=== EXERCISE MATERIAL ===
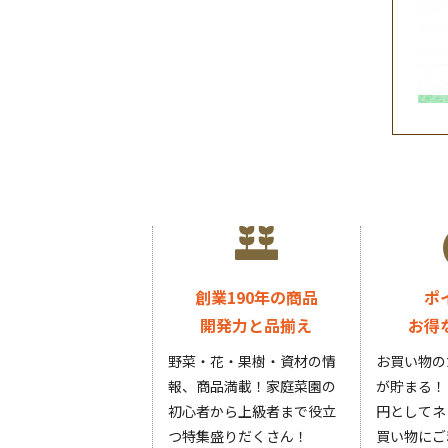
創業190年の商品
ポ
開発力と品揃え
お得
野菜・花・果樹・資材の情
お買い物の
報、商品満載！家庭菜園の
が貯まる！
初心者から上級者まで役立
円としてネ
つ特集盛りだくさん！
買い物にご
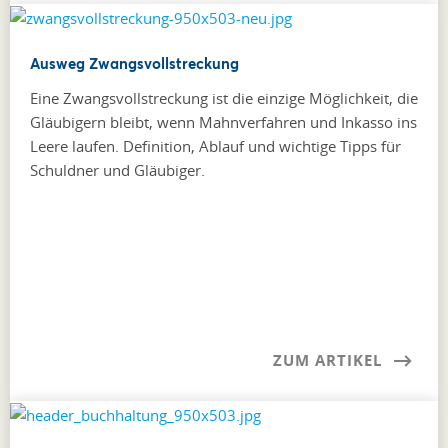
Ausweg Zwangsvollstreckung
Eine Zwangsvollstreckung ist die einzige Möglichkeit, die
Gläubigern bleibt, wenn Mahnverfahren und Inkasso ins
Leere laufen. Definition, Ablauf und wichtige Tipps für
Schuldner und Gläubiger.
ZUM ARTIKEL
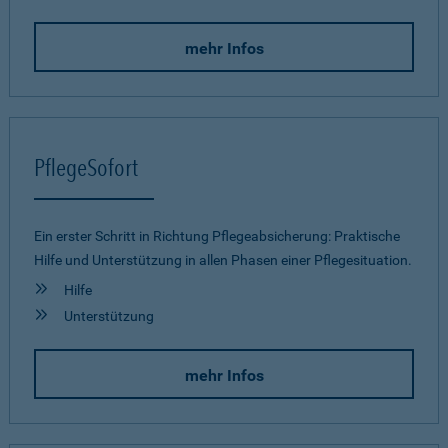
mehr Infos
PflegeSofort
Ein erster Schritt in Richtung Pflegeab­sicherung: Praktische
Hilfe und Unterstützung in allen Phasen einer Pflegesituation.
Hilfe
Unterstützung
mehr Infos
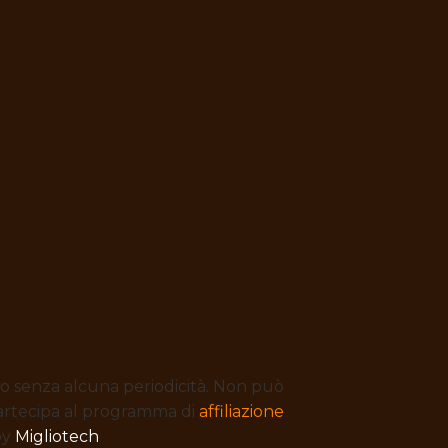
to senza alcuna periodicità. Non può
 partecipa al programma di
affiliazione
by
Migliotech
===
EXERCISE OBJECTIVE >> Lines holding the string "Unterstützung" must be copied out of the entries above.

RESULT OF THE EXERCISE >>
Hilfe und Unterstützung in allen Phasen einer Pflegesituation.
Unterstützung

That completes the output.